____ Data provided
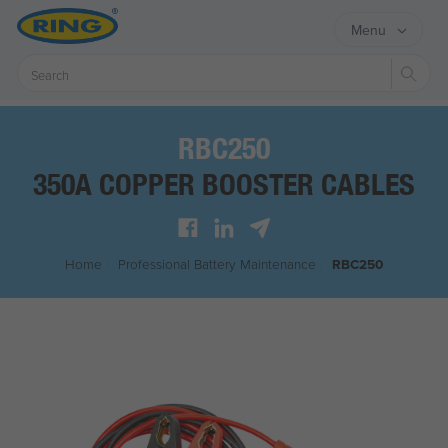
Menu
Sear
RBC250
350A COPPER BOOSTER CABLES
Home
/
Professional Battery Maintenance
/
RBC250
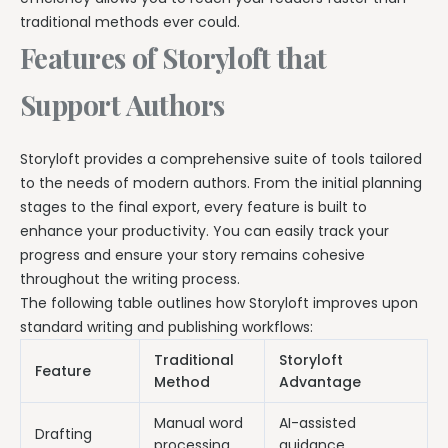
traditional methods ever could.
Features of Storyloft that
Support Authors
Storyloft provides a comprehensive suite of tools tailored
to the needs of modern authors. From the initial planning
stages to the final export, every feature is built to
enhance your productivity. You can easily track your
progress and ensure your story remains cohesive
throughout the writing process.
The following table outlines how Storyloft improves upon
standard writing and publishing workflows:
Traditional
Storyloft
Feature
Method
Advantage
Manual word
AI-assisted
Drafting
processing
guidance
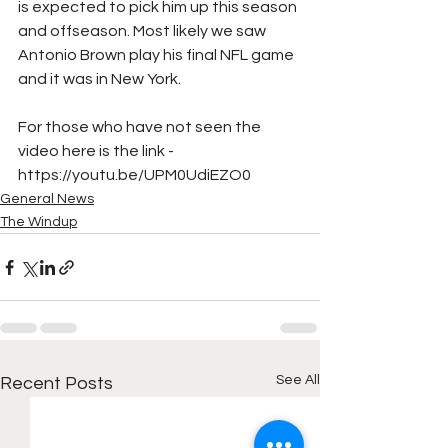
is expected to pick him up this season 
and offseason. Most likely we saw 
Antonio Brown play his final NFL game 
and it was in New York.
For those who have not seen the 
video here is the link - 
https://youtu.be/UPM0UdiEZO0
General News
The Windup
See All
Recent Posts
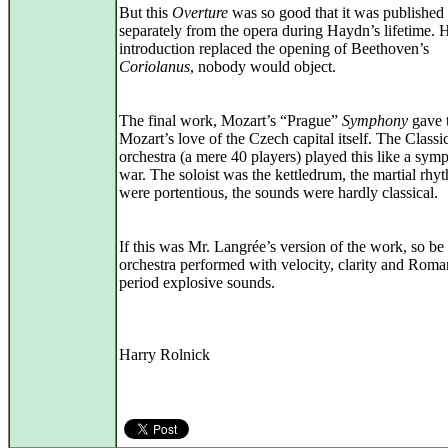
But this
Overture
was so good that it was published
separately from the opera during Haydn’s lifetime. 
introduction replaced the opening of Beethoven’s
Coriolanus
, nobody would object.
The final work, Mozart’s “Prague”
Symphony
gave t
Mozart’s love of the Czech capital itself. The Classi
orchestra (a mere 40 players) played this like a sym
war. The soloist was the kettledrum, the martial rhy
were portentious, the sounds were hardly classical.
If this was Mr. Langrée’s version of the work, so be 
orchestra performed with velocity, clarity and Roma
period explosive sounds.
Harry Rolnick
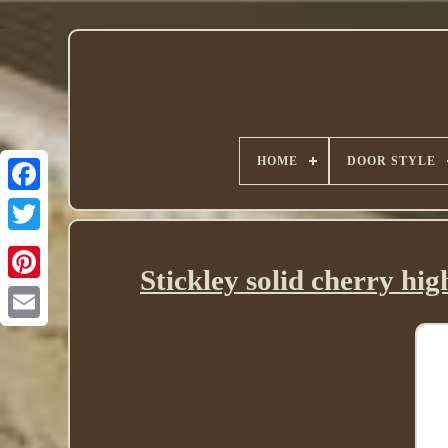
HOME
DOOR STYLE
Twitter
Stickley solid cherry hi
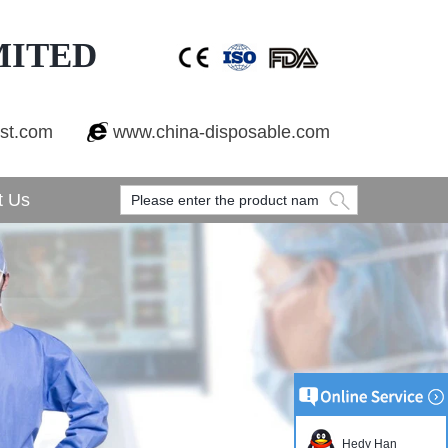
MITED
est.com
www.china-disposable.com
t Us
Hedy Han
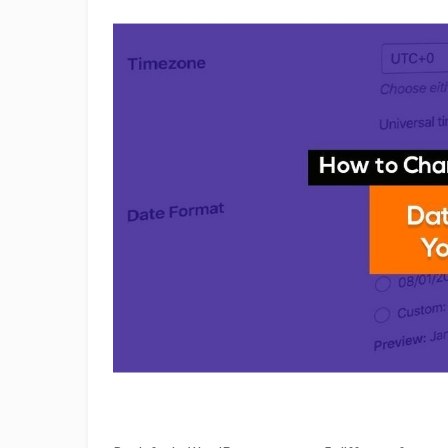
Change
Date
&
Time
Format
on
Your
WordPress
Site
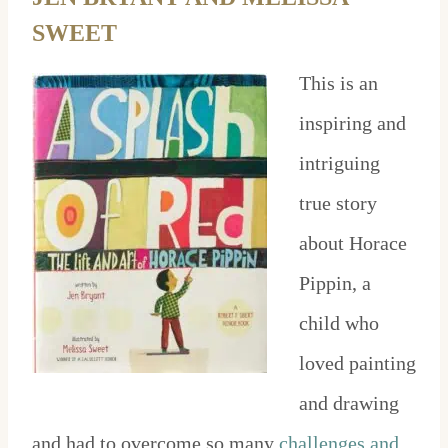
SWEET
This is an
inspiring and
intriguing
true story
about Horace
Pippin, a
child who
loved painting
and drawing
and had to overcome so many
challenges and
________
→ What to do
Transcribe all of the data above verbatim but omit every picture.

→ Your solution
Menu
Sear
RBC250
350A COPPER BOOSTER CABLES
Home
/
Professional Battery Maintenance
/
RBC250
traditional methods ever could.
Features of Storyloft that
Support Authors
Storyloft provides a comprehensive suite of tools tailored
to the needs of modern authors. From the initial planning
stages to the final export, every feature is built to
enhance your productivity. You can easily track your
progress and ensure your story remains cohesive
throughout the writing process.
The following table outlines how Storyloft improves upon
standard writing and publishing workflows:
Traditional
Storyloft
Feature
Method
Advantage
Manual word
AI-assisted
Drafting
processing
guidance
is expected to pick him up this season 
and offseason. Most likely we saw 
Antonio Brown play his final NFL game 
and it was in New York.
For those who have not seen the 
video here is the link - 
https://youtu.be/UPM0UdiEZO0
General News
The Windup
See All
Recent Posts
But this
Overture
was so good that it was published
separately from the opera during Haydn’s lifetime. 
introduction replaced the opening of Beethoven’s
Coriolanus
, nobody would object.
The final work, Mozart’s “Prague”
Symphony
gave t
Mozart’s love of the Czech capital itself. The Classi
orchestra (a mere 40 players) played this like a sym
war. The soloist was the kettledrum, the martial rhy
were portentious, the sounds were hardly classical.
If this was Mr. Langrée’s version of the work, so be 
orchestra performed with velocity, clarity and Roma
period explosive sounds.
Harry Rolnick
HOME
DOOR STYLE
Twitter
Stickley solid cherry hi
MITED
est.com
www.china-disposable.com
t Us
Hedy Han
Change
Date
&
Time
Format
on
Your
WordPress
Site
SWEET
This is an
inspiring and
intriguing
true story
about Horace
Pippin, a
child who
loved painting
and drawing
and had to overcome so many
challenges and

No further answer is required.